O presidente Luiz Inácio Lula da Silva sancionou a lei de combate às facções criminosas mantendo no texto final dispositivos que restringem o voto de presos provisórios e o pagamento de auxílio-reclusão a familiares de líderes de organizações criminosas, e vetando apenas dois trechos considerados problemáticos pelo governo.
Vetos miram alcance da lei e recursos da União
Um dos vetos atinge o dispositivo que permitiria enquadrar na nova lei pessoas que não integrassem comprovadamente organizações criminosas. Pela avaliação do Planalto, o trecho abria margem para punir condutas já previstas no Código Penal e de pessoas alheias a facções.
Lula justificou que o ponto “padece de inconstitucionalidade porque desvirtua a lógica estrutural do projeto de lei ao penalizar atos cometidos por pessoas alheias às organizações criminosas, cujas condutas já estão tipificadas no Código Penal, promovendo sobreposição normativa e insegurança jurídica”.
O outro veto recaiu sobre o artigo que destinava recursos e bens apreendidos do crime organizado a um fundo dos Estados e do Distrito Federal. Segundo a Presidência, isso implicaria perda de receita da União e contraria a legislação atual, que atribui à União as receitas de perdimento.
Na mensagem, o governo argumentou que a mudança reduziria a arrecadação em um momento de potencial aumento da demanda por recursos do Fundo Nacional de Segurança Pública e para a expansão e modernização do sistema prisional.
Lula mantém restrição a voto e a benefício social
Permaneceram na lei, porém, dois pontos de maior impacto político: a proibição de voto para presos provisórios e a vedação do auxílio-reclusão a familiares de líderes de facções criminosas. Esses dispositivos são alvo de críticas do PT e de outros partidos de esquerda, mas não foram alvo de veto.
Em discurso na cerimônia de sanção, Lula citou brevemente o cancelamento do título de eleitor de presos, sem comentar o mérito. Já sobre o fim do auxílio-reclusão para famílias de chefes de facções, o presidente se posicionou de forma favorável.
“O cidadão que quiser cometer seus crimes, que ele saiba que seus filhos e sua esposa irão pagar pela irresponsabilidade dele. Eu acho que foi uma medida muito relevante. Ele tem que sentir que não está causando mal apenas à sociedade, mas à sua família”, afirmou Lula.
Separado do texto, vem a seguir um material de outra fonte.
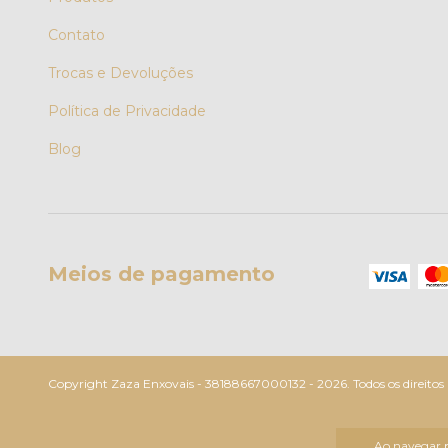
Contato
Trocas e Devoluções
Política de Privacidade
Blog
Meios de pagamento
Copyright Zaza Enxovais - 38188667000132 - 2026. Todos os direitos 
Ao navegar p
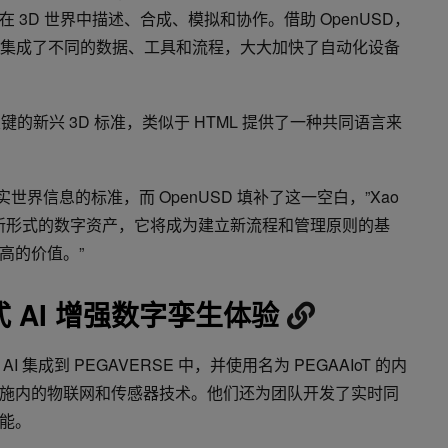
3D 世界中描述、合成、模拟和协作。借助 OpenUSD，
平台中集成了不同的数据、工具和流程，大大加快了自动化设备
关键的新兴 3D 标准，类似于 HTML 提供了一种共同语言来
实世界信息的标准，而 OpenUSD 填补了这一空白，”Xao
为一种新形式的数字资产，它将成为建立新流程和管理原则的基
高的价值。”
 AI 增强数字孪生体验
集成到 PEGAVERSE 中，并使用名为 PEGAAIoT 的内
施内的物联网和传感器技术。他们还为团队开发了实时同
能。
Planalto aposta em contestação no Judiciário
De acordo com apuração do Broadcast Político, sistema de notícias em tempo real do Grupo Estado, o Palácio do Planalto optou por não se envolver diretamente nos pontos mais sensíveis do projeto, diante da avaliação de que uma tentativa de barrá-los teria péssima repercussão.
Segundo essa leitura, o governo considerou mais conveniente que as novas regras sejam posteriormente questionadas na Justiça e avaliadas pelo Judiciário, em vez de assumir o desgaste político de enfrentar pautas defendidas pela direita.
Discurso alterna tom garantista e punitivista
O movimento se refletiu também no discurso de Lula durante a sanção da chamada “lei antifacção”. O presidente alternou falas em defesa de garantias processuais com declarações afinadas a um endurecimento penal.
Ao tratar das delações premiadas, Lula disse que as autoridades precisam ter “capacidade e coerência” e que é necessário exigir provas concretas para evitar “fazer justiça cometendo uma injustiça”. Em seguida, recorreu ao argumento, comum em discursos punitivistas, de que pessoas presas são soltas poucos dias depois em audiências de custódia, apontando a necessidade de resposta mais dura ao crime organizado.